_Activity_.
Scan the records below for the string "響ジャパニーズハーモニー" and return every line where it appears.

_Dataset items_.
Segment Open
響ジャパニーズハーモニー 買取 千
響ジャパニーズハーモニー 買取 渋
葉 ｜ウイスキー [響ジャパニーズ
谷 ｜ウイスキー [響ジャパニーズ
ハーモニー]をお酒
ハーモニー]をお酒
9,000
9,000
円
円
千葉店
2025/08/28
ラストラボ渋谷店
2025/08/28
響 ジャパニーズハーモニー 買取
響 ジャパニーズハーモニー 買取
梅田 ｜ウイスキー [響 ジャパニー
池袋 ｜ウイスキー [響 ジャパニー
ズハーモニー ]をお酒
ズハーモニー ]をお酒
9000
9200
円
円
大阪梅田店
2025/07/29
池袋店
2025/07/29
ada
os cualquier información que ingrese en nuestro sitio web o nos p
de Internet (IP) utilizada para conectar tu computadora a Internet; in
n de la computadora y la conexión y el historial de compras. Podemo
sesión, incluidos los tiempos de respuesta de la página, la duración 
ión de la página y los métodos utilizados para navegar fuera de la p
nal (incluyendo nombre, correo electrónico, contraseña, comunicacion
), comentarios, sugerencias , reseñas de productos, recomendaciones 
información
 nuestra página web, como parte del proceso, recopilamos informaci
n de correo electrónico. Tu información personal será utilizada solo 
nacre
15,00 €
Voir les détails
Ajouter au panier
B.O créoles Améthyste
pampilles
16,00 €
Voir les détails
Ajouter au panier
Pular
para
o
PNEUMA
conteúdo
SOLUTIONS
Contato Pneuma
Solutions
Segment Closed
Segment Open
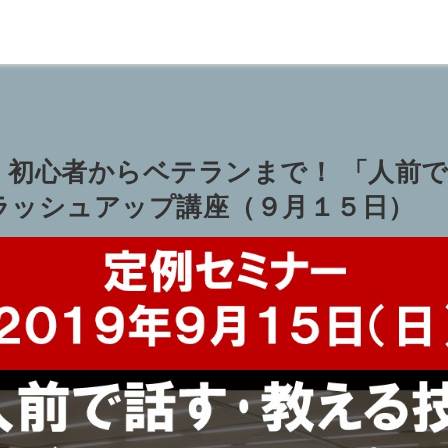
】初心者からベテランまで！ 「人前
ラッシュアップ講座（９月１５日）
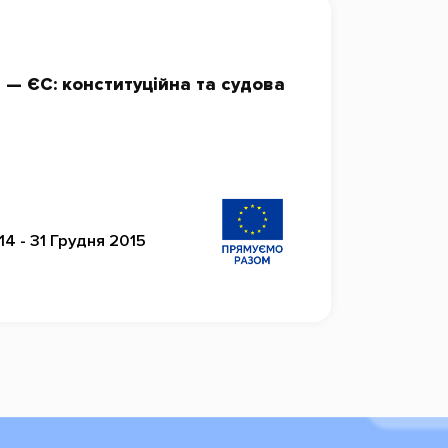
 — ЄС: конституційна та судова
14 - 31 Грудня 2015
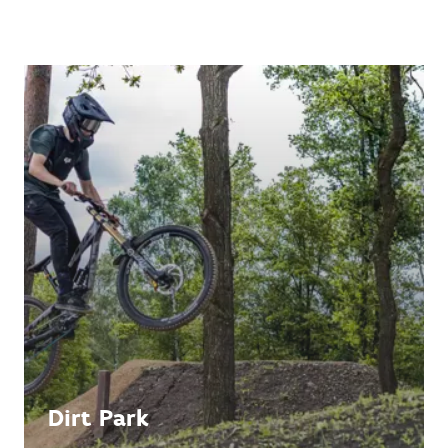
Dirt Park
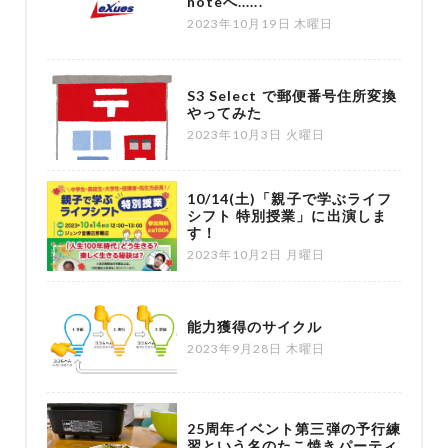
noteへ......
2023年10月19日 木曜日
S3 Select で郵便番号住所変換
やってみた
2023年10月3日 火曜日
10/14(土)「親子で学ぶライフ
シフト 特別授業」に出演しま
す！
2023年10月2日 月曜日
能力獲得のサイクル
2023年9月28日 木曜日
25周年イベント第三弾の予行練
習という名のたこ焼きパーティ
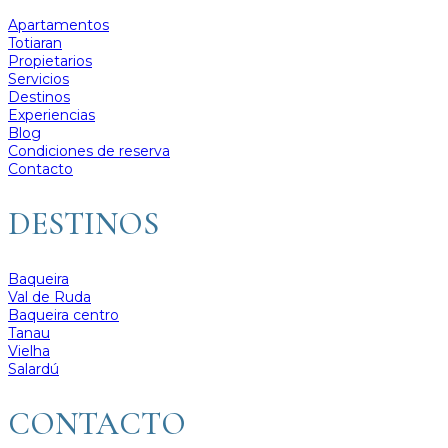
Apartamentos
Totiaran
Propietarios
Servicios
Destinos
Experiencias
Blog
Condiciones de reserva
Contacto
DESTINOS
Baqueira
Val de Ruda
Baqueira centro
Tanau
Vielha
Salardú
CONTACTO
Segment Closed
Segment Open
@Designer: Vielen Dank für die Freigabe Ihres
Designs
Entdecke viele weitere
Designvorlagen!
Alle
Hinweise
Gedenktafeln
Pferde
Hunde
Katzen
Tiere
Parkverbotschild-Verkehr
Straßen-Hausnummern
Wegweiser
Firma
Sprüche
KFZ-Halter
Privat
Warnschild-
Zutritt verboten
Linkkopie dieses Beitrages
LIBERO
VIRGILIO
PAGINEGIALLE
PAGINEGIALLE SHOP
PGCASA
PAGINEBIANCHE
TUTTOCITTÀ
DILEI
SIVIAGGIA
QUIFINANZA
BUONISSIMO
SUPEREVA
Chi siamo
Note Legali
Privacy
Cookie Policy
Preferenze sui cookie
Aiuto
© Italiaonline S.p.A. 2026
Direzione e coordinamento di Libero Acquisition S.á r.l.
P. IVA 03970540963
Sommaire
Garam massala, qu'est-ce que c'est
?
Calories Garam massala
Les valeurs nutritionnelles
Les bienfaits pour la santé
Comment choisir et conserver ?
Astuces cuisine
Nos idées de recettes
Segment Closed
_Result of the exercise_.
響ジャパニーズハーモニー 買取 千
響ジャパニーズハーモニー 買取 渋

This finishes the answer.